The reason for all the rigamarole is because the jitter may generate different code when the debugger is attached. If you want to know what it does under normal circumstances then you have to make sure the code gets jitted under normal, non-debugger circumstances.

I love performance testing and I love fast programs so I admire your question.

I tried to reproduce your findings and failed. On my Intel i7 x64 system running your code samples on .NET4 framework in the x86|Release configuration, all four test cases produced roughly the same timings.

To do the test I created a brand new console application project and used the QueryPerformanceCounter API call to get a high-resolution CPU-based timer. I tried two settings for jmax:

  • jmax = 1000
  • jmax = 1000000

because locality of the array can often make a big difference in how the performance behaves and the size of the of loop increases. However, both array sizes behaved the same in my tests.
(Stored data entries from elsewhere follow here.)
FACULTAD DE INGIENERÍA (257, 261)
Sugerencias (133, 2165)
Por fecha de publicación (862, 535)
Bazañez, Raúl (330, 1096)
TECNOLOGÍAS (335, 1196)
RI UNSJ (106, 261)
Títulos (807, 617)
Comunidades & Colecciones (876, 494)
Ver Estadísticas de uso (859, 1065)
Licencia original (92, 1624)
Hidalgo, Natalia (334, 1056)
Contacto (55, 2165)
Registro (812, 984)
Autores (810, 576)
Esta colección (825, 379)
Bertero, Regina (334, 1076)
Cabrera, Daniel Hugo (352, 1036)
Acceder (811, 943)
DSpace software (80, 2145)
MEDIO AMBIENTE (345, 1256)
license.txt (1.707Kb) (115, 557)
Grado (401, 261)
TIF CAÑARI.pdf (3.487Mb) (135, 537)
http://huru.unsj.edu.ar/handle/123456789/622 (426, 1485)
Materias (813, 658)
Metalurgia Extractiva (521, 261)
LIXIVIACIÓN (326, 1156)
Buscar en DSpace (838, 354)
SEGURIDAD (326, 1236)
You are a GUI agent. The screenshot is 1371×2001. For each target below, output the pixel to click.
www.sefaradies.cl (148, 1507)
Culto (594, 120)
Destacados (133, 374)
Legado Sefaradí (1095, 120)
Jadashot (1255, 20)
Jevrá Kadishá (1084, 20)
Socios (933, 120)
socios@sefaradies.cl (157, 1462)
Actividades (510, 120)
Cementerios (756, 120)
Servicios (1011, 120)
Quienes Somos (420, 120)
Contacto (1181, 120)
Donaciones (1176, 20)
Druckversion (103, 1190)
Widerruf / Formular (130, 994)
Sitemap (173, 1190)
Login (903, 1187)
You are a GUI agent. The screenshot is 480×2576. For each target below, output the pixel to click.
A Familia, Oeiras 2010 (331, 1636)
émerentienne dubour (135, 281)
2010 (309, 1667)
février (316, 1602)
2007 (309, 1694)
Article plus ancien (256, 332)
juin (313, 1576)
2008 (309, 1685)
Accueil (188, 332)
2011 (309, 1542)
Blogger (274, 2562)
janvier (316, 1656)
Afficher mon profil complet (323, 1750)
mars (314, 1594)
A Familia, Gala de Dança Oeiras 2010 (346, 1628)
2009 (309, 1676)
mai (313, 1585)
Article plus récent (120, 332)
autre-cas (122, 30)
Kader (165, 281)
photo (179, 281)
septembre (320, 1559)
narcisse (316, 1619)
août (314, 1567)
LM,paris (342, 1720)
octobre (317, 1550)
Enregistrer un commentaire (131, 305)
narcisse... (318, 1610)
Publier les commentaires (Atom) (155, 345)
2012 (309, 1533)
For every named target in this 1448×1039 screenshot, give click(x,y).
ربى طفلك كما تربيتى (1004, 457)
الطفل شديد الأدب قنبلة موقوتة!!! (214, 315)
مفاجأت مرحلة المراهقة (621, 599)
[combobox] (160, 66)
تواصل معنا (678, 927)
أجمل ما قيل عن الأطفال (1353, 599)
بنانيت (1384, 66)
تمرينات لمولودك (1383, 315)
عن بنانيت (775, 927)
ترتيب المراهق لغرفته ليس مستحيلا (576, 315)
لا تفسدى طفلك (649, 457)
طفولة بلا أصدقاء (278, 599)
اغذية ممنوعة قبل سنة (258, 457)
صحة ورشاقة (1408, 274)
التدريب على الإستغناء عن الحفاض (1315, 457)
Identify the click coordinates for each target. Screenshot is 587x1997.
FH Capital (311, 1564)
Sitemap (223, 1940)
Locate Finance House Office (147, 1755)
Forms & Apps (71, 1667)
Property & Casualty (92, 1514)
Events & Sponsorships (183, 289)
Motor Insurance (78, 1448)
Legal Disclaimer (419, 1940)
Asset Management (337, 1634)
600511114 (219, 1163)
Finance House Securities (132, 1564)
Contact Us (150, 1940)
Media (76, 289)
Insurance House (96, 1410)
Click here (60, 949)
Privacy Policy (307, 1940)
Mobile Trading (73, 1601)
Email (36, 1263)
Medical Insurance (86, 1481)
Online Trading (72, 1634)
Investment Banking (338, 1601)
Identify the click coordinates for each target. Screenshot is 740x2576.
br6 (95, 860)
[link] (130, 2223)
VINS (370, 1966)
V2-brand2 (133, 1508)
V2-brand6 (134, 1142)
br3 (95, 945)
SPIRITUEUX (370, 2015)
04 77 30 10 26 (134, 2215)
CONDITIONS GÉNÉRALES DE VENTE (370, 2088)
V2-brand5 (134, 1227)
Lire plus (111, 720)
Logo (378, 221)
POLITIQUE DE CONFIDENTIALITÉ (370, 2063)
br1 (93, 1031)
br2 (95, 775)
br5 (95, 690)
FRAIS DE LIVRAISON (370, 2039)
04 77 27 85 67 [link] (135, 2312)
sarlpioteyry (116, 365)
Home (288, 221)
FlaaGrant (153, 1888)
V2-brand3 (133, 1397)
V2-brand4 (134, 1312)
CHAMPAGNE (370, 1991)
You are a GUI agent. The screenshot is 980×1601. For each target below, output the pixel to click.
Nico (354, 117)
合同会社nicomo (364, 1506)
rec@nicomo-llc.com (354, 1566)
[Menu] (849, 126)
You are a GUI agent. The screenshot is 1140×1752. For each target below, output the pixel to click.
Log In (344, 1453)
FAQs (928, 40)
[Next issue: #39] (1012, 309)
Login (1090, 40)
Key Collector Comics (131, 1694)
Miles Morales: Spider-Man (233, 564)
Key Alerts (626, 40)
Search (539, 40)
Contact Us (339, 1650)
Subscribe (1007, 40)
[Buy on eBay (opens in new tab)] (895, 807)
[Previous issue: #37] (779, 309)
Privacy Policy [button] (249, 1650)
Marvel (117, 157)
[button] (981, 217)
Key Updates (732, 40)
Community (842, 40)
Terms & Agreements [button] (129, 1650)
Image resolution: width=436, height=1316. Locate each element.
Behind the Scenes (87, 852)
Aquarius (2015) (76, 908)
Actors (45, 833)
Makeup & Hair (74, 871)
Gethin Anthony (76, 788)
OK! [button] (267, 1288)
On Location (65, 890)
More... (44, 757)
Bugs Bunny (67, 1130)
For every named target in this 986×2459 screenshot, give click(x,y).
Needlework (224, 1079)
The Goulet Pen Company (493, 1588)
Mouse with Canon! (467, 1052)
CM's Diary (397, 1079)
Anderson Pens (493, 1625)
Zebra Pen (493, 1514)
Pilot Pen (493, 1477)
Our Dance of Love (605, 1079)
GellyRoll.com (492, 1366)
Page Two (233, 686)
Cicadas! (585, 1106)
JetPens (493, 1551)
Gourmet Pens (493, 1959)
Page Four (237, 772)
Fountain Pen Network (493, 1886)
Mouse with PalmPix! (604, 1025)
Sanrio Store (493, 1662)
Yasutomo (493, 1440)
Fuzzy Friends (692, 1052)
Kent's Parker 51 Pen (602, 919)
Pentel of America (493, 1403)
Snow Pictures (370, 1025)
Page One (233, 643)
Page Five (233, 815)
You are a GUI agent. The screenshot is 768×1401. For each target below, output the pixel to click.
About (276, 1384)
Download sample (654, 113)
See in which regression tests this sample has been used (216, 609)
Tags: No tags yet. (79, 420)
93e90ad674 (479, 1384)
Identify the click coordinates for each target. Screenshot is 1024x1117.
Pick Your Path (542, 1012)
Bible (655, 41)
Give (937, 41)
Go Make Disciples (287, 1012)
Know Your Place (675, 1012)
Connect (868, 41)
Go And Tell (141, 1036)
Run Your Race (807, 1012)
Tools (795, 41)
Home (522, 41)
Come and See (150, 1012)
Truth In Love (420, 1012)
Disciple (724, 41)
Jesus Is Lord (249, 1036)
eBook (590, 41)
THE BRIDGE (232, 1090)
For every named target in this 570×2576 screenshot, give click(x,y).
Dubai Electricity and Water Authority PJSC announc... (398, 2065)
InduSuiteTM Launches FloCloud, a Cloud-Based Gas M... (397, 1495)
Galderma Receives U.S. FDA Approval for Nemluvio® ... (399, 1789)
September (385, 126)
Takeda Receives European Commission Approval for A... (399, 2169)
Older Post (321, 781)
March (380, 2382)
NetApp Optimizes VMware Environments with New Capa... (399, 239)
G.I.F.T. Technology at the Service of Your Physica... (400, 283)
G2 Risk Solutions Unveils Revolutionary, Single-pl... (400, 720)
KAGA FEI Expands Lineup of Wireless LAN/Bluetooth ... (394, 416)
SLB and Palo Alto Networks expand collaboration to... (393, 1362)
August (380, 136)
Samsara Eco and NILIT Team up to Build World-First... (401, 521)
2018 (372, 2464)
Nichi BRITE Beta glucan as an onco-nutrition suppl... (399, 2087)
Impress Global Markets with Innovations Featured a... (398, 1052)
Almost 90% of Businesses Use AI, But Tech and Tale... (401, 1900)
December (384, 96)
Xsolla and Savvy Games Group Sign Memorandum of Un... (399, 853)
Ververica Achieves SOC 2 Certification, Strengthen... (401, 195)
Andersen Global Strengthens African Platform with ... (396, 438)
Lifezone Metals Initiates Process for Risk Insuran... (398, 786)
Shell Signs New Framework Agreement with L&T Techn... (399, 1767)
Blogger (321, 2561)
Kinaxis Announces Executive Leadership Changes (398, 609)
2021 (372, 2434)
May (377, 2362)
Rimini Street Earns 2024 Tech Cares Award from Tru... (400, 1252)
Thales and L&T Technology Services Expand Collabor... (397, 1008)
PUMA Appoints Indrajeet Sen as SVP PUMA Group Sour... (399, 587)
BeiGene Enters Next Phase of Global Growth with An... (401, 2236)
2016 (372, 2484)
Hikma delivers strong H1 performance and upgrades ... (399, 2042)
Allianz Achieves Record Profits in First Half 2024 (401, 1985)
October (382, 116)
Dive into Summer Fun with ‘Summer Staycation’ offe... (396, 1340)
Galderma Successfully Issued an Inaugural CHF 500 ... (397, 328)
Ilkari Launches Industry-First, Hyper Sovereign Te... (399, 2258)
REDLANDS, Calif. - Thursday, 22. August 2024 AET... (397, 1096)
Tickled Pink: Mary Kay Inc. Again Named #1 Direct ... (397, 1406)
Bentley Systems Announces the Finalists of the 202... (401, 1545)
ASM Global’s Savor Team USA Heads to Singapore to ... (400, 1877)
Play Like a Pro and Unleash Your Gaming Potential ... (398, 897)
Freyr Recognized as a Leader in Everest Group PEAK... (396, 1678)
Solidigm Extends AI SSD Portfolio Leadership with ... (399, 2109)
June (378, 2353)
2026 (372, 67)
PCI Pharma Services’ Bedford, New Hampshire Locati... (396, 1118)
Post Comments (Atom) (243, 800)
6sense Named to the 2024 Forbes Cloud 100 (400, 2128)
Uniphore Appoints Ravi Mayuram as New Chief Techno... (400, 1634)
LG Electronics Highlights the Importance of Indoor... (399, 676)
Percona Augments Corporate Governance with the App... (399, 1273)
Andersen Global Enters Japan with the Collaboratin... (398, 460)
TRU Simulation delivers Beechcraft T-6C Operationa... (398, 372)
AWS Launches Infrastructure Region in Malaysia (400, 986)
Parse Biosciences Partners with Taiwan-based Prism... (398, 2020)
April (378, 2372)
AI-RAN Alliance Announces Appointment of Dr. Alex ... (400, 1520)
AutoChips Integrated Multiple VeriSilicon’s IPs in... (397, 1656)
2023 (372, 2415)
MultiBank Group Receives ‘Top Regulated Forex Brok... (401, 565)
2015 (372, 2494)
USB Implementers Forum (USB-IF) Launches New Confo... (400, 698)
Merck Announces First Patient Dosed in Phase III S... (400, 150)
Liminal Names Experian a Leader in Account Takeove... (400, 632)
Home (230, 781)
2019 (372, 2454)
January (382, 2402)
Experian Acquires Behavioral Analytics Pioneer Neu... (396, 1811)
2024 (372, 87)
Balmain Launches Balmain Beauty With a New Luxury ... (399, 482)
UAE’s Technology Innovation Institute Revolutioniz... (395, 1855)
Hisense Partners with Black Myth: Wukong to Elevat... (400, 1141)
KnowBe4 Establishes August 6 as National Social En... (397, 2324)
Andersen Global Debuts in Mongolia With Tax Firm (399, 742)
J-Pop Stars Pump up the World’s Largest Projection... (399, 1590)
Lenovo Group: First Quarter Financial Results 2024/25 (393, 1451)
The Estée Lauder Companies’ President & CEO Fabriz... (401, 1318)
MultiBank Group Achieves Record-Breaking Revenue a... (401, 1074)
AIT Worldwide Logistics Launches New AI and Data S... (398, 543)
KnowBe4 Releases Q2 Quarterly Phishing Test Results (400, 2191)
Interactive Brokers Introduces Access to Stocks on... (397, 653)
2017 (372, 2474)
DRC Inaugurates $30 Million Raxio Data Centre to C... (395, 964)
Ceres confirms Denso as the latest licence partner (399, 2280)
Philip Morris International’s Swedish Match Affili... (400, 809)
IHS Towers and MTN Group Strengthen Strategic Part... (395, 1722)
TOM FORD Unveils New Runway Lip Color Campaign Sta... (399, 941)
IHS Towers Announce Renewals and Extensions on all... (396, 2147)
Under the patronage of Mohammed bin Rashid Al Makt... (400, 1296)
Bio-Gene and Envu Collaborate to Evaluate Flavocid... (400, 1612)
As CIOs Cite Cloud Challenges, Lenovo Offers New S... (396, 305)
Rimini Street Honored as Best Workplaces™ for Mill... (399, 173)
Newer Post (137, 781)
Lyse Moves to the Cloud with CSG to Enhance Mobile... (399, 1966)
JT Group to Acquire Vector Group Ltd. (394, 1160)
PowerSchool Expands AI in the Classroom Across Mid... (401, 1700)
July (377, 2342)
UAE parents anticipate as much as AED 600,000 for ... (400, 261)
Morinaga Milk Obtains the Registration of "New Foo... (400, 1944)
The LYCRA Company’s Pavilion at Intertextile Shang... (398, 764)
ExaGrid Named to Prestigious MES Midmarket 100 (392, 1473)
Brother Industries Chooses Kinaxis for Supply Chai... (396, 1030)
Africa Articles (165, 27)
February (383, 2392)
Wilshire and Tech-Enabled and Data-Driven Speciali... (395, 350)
I have done a lot of performance optimization and one of the things that I have learned is that you can very easily optimize an application so that it runs faster on one particular computer while inadvertently causing it to run slower on another computer.

I am not talking hypothetically here. I have tweaked inner loops and poured hours and days of work to make a program run faster, only to have my hopes dashed because I was optimizing it on my workstation and the target computer was a different model of Intel processor.

So the moral of this story is:

  • Code snippet (2) runs faster than code snippet (3) on your computer but not on my computer

This is why some compilers have special optimization switches for different processors or some applications come in different versions even though one version could easily run on all supported hardware.

So if you are going to do testing like this, you have to do it same way that JIT compiler writers do: you have to perform your tests on a wide variety of hardware and then choose a blend, a happy-medium that gives the best performance on the most ubiquitous hardware.